Go through the records and report each line holding the string "Public".
[Start of section]
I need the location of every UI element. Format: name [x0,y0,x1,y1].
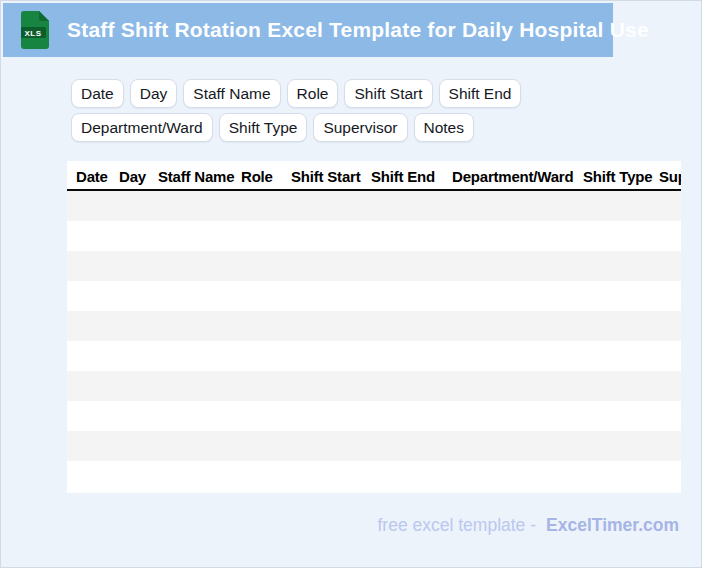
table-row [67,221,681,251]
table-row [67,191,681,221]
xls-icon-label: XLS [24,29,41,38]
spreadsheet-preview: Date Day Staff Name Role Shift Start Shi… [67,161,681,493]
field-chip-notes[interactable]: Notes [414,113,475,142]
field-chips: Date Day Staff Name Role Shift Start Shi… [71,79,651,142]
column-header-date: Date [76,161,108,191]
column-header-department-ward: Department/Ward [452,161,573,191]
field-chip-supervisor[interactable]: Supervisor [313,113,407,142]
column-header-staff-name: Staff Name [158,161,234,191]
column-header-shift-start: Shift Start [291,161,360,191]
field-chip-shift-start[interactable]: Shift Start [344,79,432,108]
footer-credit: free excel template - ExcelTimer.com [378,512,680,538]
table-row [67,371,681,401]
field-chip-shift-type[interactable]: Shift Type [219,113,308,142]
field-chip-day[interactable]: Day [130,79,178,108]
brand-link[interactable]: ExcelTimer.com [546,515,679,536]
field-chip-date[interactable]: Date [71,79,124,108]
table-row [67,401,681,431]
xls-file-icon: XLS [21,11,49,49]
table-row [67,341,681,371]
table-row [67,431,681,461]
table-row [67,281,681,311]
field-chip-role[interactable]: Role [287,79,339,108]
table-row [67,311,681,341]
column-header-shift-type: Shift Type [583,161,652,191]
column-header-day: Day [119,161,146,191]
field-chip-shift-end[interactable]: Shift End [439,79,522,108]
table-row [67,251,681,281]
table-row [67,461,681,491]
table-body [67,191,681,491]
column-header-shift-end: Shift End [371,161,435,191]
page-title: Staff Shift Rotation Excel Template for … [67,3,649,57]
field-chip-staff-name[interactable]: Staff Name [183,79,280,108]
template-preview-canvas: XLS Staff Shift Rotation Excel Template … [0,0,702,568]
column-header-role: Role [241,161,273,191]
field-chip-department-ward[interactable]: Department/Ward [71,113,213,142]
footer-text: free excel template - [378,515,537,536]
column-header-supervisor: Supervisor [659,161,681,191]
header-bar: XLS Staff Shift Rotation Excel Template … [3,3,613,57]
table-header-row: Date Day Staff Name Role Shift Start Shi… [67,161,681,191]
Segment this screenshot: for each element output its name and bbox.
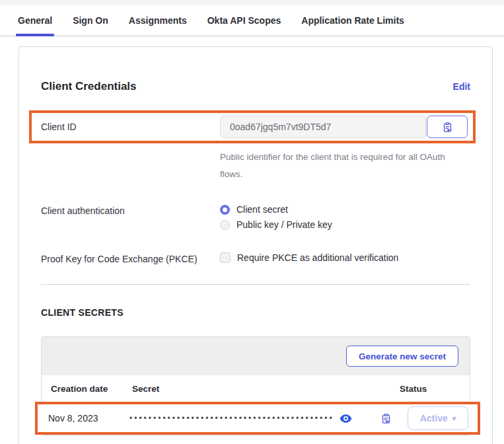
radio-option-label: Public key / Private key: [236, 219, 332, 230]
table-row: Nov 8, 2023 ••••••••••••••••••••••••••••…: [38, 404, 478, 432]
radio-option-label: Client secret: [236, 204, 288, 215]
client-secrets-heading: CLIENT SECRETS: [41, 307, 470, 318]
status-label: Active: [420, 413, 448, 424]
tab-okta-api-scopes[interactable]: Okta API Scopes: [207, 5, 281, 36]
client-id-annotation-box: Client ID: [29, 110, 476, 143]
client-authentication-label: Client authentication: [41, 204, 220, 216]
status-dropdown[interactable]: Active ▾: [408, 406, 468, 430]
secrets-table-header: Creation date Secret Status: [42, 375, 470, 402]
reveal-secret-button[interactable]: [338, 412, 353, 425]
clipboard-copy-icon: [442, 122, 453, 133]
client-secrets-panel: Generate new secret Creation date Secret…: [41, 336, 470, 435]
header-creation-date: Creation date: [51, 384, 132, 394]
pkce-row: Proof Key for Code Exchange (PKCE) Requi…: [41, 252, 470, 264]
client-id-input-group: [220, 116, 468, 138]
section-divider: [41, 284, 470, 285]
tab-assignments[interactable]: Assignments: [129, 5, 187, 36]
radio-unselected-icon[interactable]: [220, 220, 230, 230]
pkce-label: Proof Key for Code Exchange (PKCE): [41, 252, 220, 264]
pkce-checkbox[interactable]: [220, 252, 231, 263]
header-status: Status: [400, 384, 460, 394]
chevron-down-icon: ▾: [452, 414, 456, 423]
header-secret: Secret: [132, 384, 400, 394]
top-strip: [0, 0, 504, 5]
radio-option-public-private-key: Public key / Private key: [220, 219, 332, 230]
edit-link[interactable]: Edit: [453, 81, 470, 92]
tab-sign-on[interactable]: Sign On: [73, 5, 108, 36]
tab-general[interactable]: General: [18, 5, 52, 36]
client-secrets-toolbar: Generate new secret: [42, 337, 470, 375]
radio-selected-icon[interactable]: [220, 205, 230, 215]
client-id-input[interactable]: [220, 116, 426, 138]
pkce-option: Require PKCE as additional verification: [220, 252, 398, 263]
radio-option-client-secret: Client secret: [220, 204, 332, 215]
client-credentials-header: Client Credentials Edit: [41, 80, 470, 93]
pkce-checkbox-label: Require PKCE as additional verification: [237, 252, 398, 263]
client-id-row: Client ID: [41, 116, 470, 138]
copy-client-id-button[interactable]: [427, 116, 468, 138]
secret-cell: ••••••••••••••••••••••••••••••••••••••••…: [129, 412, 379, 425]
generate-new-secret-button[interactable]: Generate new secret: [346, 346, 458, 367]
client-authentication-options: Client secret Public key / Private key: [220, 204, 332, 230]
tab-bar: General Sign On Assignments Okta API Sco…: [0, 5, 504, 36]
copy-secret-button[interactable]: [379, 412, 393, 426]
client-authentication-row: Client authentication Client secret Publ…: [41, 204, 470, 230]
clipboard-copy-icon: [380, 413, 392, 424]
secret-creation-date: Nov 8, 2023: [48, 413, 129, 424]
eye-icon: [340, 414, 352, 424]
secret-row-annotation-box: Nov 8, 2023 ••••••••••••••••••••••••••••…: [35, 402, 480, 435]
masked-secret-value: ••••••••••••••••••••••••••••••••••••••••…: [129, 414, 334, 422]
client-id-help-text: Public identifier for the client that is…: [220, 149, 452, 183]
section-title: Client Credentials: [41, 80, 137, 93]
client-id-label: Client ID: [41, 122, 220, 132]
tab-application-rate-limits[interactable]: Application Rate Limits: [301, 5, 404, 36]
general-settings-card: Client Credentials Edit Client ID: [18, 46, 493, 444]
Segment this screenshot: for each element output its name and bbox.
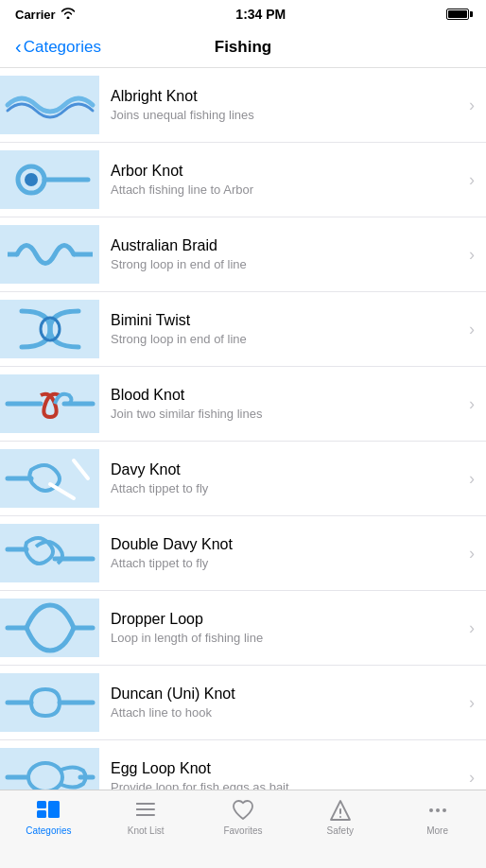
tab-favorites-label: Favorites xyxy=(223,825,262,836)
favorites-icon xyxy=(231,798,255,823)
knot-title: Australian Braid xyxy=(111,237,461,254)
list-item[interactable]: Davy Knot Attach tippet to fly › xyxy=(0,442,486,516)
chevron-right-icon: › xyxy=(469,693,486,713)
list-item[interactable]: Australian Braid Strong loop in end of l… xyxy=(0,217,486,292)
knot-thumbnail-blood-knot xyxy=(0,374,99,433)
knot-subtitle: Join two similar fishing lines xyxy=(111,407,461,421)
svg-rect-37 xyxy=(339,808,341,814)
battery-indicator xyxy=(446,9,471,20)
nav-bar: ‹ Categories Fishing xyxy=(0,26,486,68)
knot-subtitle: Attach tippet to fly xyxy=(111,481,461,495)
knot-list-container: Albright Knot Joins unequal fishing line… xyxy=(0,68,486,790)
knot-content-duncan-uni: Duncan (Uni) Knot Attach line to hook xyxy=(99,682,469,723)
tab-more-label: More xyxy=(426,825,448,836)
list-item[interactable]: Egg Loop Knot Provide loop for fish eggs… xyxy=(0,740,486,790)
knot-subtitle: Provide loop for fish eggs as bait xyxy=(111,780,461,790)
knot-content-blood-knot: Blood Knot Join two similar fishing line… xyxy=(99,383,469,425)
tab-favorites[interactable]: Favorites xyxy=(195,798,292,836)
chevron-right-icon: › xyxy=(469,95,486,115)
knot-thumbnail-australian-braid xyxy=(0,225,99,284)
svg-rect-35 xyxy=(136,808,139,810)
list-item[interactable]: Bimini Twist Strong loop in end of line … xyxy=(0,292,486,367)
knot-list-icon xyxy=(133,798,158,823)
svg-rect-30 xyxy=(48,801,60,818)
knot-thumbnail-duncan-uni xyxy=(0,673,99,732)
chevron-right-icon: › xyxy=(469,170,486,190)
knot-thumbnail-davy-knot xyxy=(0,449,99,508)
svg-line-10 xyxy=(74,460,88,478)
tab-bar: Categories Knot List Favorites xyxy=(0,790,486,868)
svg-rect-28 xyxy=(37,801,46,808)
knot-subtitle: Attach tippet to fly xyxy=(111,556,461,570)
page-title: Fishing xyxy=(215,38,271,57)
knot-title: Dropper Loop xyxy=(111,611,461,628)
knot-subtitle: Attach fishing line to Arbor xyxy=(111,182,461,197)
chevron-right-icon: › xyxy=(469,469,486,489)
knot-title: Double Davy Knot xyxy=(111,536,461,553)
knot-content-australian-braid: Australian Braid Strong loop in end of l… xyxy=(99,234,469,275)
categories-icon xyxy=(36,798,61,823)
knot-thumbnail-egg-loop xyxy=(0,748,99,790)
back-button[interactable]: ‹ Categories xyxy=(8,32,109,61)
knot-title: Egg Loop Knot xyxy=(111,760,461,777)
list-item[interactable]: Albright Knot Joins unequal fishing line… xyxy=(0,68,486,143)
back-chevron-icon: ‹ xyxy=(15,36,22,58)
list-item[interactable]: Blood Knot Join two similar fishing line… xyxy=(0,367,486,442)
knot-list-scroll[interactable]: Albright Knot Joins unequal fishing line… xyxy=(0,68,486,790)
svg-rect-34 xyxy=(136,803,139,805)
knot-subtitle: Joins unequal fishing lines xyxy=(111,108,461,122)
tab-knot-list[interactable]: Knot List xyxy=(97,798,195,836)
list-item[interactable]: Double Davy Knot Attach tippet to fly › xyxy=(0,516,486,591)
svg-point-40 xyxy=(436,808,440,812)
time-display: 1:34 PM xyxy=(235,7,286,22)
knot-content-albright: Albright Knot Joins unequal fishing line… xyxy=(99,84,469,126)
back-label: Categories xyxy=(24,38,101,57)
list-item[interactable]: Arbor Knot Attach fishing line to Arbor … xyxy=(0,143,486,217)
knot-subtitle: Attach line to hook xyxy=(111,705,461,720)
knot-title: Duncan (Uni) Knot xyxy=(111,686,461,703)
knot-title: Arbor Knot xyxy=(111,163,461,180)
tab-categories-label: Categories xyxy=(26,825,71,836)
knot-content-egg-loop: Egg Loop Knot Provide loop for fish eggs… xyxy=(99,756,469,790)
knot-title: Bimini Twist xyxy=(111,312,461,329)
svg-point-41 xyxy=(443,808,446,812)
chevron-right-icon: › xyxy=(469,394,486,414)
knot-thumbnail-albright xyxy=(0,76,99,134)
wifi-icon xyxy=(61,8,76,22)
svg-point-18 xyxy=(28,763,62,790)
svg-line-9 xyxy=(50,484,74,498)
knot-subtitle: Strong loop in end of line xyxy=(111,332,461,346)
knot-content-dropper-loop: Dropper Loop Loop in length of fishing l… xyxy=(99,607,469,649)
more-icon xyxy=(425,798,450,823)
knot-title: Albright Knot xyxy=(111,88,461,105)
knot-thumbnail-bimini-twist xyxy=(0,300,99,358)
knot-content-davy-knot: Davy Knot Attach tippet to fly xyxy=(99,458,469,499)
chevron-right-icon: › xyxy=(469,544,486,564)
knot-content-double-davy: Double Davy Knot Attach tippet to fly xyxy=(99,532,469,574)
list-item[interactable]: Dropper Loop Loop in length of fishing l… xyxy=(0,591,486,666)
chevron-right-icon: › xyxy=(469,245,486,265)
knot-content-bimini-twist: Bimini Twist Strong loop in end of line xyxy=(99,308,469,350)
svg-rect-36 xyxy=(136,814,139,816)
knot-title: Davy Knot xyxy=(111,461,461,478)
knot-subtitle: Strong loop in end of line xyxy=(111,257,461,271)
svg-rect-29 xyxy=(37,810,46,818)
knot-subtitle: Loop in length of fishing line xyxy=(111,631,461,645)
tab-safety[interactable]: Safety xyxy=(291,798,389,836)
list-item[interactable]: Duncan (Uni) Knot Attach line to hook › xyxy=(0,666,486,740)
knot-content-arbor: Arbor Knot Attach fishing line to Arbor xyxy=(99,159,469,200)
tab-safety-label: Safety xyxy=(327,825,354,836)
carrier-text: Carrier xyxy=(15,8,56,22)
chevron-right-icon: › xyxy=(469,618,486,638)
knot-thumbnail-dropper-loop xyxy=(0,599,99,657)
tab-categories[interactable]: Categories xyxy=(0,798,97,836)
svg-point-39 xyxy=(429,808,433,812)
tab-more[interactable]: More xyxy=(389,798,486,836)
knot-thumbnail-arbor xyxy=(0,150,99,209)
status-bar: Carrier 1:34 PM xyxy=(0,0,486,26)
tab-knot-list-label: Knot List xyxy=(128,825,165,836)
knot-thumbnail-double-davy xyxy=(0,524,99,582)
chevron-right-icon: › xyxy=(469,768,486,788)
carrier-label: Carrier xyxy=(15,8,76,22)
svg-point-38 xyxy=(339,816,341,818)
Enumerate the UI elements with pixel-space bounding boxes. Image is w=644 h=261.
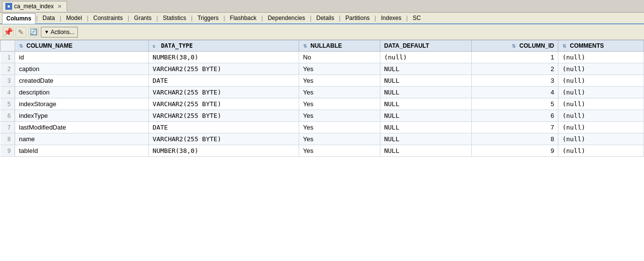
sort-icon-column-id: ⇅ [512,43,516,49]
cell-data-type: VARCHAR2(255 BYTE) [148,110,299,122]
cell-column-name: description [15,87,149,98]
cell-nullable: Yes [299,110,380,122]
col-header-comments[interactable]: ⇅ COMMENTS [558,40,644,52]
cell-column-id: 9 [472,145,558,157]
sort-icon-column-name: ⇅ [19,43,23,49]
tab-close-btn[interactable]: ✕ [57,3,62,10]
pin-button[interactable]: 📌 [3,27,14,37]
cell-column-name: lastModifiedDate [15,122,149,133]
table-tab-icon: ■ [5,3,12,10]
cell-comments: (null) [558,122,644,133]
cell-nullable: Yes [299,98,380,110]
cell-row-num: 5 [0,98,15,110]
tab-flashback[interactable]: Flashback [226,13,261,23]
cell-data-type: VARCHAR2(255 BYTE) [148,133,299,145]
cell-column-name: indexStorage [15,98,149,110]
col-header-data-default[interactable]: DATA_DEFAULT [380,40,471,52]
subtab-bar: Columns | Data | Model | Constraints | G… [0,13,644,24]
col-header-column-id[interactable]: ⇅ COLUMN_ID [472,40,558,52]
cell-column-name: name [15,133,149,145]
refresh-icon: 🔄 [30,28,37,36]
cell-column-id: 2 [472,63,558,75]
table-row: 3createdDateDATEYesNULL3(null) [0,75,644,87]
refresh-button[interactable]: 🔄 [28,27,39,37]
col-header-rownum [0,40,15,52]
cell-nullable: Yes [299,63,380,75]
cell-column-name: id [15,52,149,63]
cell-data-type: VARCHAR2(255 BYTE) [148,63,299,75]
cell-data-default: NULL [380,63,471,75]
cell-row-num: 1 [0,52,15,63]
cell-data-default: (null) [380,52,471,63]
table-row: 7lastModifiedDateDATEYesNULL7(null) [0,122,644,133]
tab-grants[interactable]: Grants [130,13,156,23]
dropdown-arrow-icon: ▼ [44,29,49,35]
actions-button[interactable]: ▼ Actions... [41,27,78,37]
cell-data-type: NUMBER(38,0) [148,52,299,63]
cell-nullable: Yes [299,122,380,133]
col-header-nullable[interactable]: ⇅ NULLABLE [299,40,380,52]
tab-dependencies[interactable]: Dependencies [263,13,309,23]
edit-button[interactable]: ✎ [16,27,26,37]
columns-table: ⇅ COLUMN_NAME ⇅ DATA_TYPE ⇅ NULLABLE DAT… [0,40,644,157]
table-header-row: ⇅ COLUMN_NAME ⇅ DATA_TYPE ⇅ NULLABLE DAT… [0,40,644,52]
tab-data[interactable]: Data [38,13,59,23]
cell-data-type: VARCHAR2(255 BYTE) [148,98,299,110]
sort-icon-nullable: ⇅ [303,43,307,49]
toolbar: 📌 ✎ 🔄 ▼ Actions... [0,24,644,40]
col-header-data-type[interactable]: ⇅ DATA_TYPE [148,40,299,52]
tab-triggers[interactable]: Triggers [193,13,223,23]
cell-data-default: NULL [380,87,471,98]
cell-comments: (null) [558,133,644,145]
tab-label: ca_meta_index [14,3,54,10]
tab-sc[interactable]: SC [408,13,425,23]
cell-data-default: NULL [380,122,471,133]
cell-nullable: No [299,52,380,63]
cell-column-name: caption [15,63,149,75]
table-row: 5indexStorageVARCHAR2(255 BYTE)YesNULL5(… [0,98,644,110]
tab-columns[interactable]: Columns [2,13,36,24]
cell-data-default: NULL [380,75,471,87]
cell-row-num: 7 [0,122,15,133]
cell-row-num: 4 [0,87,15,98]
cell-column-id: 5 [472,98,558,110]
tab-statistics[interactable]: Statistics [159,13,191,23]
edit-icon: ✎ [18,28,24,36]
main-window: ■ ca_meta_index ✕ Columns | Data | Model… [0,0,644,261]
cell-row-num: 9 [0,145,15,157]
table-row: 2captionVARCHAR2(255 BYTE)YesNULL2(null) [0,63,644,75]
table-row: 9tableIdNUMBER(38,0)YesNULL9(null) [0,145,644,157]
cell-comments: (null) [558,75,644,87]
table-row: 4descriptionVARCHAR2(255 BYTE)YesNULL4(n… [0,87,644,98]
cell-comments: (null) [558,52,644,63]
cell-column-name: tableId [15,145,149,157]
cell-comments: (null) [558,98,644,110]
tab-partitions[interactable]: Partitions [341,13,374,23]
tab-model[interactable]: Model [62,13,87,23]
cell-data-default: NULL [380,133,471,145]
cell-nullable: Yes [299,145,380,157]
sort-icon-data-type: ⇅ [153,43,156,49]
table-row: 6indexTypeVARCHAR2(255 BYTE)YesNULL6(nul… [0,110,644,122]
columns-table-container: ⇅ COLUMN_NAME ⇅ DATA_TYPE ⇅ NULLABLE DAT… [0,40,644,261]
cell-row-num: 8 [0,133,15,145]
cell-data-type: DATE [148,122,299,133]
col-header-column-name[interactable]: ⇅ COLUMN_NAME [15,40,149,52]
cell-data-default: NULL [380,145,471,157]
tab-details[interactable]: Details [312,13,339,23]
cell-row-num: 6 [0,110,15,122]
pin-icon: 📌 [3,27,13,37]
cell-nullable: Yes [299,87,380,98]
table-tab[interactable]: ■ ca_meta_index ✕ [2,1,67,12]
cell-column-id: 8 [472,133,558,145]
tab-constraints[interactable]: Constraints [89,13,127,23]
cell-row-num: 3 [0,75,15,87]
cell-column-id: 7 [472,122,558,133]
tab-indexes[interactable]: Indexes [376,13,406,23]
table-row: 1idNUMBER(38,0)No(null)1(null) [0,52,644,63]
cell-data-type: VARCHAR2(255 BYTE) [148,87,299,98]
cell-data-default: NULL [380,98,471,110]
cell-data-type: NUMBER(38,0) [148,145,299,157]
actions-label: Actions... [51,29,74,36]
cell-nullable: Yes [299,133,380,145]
[End of section]
Written response —
radio-option-label: Public key / Private key: [236, 219, 332, 230]
radio-option-public-private-key: Public key / Private key: [220, 219, 332, 230]
client-authentication-options: Client secret Public key / Private key: [220, 204, 332, 230]
client-id-help-text: Public identifier for the client that is…: [220, 149, 452, 183]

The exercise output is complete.